5

Here is some code:

void main()
{
    GameEngine ge("phil", "anotherguy");
    string response;
    do {
        ge.playGame();
        cout << endl << "Do you want to (r)eplay the same battle, (s)tart a new battle, or (q)uit? ";
        cin >> response;
    } while(response == "r" || response == "R" || response == "s" || response == "S" );
}

GameEngine::GameEngine(string name1, string name2)
{
    p1Name = name1;
    p2Name = name2;
}

void GameEngine::playGame()
{
    cout << "PLAY GAME" << endl;
    Army p1, p2;
    Battlefield testField;
    RuleSet rs;

    int xSize = 13; // Number of rows
    int ySize = 13; // Number of columns

    loadData(p1, p2, testField, rs, xSize, ySize);

    ...
}

void GameEngine::loadData(Army& p1, Army& p2, Battlefield& testField, RuleSet& rs, int& xSize, int& ySize)
{
    string terrain = BattlefieldUtils::pickTerrain();
    string armySplit[14];//id index 1
    string ruleSplit[19];//in index 7
    string armyP1, armyP2, ruleSet;
    Skill p1Skills[8];
    Skill p2Skills[8];
    CreatureStack p1Stacks[20];
    CreatureStack p2Stacks[20];

    ...
}

CreatureStack(){quantity = 0; isLive = false; id = -1;};

Army(){};

Battlefield(){};

RuleSet(){};

I have posted every line of code that executes until the program crashes.
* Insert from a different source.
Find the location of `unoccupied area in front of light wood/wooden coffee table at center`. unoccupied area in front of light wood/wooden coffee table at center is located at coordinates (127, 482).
This code ran fine for a long time, I added some stuff that does not even execute until way after the code I have posted here, and bam, a stack overflow that occurs at GameEngine::loadData() line: CreatureStack p2Stacks[20]; will not go away. What am I doing wrong here? Is that all the stack can handle? I increased the stack size in Visual Studio and got the error to go away, but that slowed things down considerably, so how do I get to the source of the issue and fix that?

3
  • How large are these objects you are storing on the stack? (Like CreatureStack, Battlefield, RuleSet, etc.) Commented Jun 11, 2010 at 3:18
  • 2
    Are you sure you are not somehow calling loadData() (or playGame()) recursively? Commented Jun 11, 2010 at 3:21
  • You should use a debugger and print a stack trace. That will tell you if the problem is infinite recursion (and what the call cycle is) or if the depth of calls is small and the problem is the amount of data stored in the stack itself. Commented Jun 11, 2010 at 7:42

1 Answer 1

4

Clearly, CreatureStack is a large object. You are allocating 20 of them on the stack. Result: stack overflow.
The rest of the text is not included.